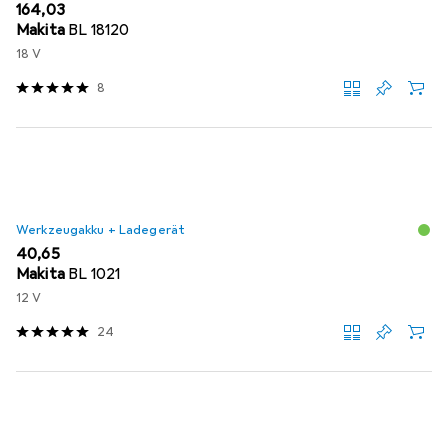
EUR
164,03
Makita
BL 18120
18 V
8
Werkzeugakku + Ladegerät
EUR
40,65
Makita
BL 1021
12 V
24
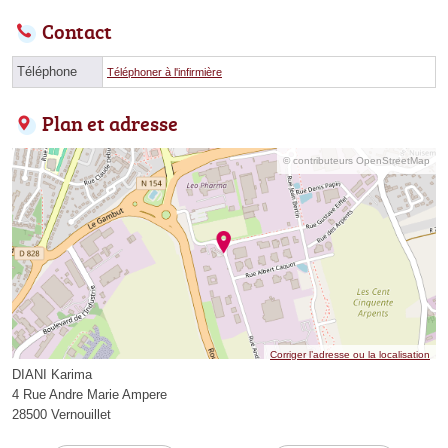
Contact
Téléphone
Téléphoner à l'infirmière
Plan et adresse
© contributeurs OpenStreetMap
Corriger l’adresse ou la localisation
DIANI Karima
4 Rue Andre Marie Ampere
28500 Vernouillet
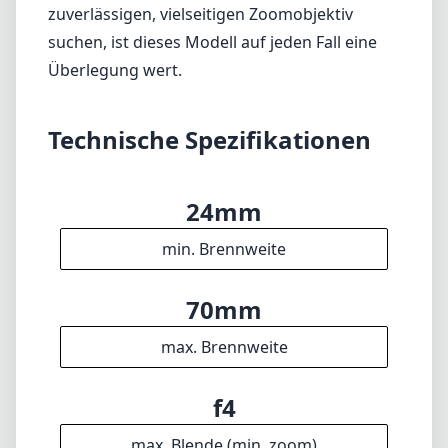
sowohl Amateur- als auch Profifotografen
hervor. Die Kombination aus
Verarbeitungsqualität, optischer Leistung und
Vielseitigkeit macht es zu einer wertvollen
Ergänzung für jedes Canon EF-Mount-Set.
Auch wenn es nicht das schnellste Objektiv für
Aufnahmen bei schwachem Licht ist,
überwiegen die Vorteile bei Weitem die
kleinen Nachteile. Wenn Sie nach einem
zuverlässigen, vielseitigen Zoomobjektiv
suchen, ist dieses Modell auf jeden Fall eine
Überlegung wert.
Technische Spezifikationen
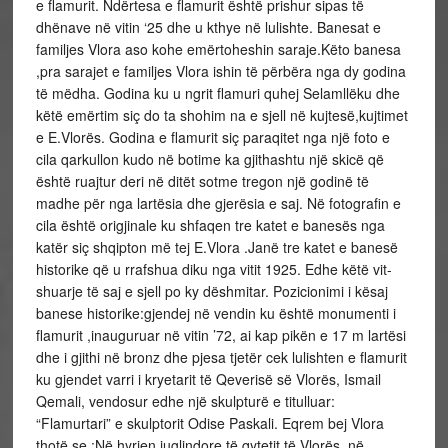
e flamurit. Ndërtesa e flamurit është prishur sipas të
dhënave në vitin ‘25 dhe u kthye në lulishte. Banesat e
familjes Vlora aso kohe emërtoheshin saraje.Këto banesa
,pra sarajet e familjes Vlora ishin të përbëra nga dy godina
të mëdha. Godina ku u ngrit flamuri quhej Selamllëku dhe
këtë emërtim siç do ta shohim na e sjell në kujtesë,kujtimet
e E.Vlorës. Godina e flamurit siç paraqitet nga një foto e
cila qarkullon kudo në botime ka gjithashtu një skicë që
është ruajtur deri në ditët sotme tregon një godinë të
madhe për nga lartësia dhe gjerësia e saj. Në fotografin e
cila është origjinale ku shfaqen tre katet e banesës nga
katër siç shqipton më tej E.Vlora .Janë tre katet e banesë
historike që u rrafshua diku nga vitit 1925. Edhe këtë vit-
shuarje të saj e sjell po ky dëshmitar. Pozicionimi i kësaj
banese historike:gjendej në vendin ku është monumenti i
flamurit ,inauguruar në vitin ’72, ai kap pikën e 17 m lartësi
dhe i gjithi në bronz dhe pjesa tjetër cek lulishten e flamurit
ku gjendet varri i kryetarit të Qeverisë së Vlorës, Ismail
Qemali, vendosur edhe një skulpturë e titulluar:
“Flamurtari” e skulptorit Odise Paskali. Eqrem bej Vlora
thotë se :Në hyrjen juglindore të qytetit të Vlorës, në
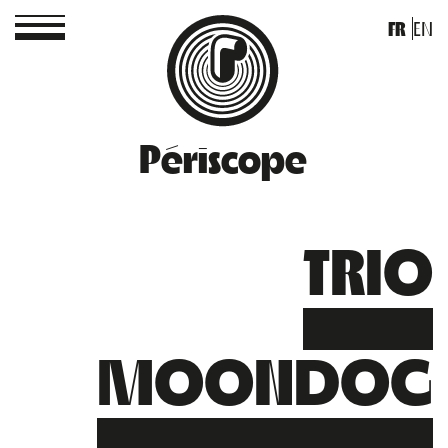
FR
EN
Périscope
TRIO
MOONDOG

* * *

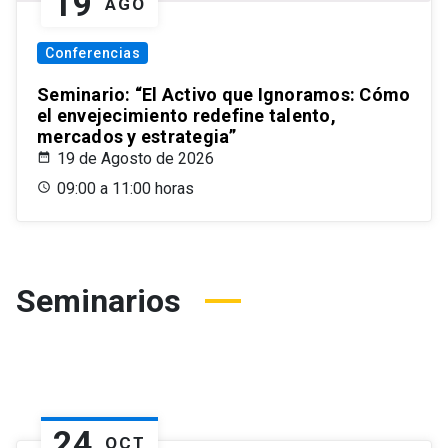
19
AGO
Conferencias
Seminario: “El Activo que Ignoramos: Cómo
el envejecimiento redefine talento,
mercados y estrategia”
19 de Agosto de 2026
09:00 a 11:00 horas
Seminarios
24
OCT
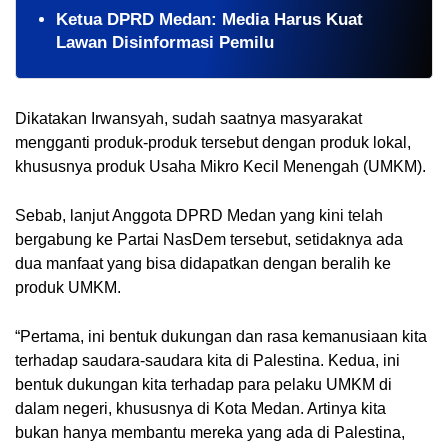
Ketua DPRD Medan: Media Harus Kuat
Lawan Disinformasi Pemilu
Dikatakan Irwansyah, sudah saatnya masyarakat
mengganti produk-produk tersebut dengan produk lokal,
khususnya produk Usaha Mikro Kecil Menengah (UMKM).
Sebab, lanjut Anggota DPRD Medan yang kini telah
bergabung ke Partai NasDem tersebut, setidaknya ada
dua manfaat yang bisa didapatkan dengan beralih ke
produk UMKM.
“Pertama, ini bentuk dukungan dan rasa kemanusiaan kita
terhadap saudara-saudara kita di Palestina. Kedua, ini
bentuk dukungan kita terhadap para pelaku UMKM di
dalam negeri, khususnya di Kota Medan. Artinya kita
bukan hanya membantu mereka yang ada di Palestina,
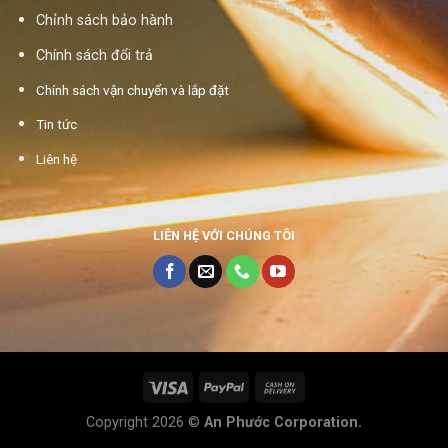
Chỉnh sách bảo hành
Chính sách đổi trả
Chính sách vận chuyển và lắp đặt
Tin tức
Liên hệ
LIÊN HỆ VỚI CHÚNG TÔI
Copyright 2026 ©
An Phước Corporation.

==

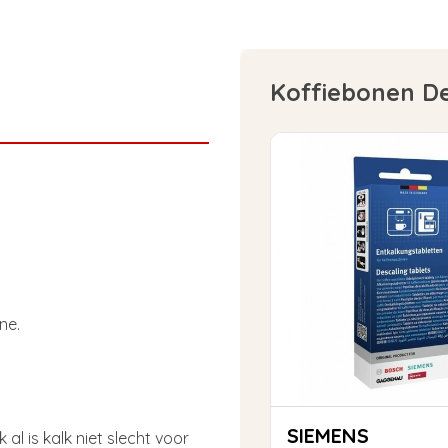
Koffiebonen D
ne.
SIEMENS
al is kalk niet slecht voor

» **ACTIVITY**:
Copy out every line from the material above in which the word "Palestina" appears.

» **SOLUTION FOR THIS EXERCISE**:
terhadap saudara-saudara kita di Palestina. Kedua, ini
bukan hanya membantu mereka yang ada di Palestina,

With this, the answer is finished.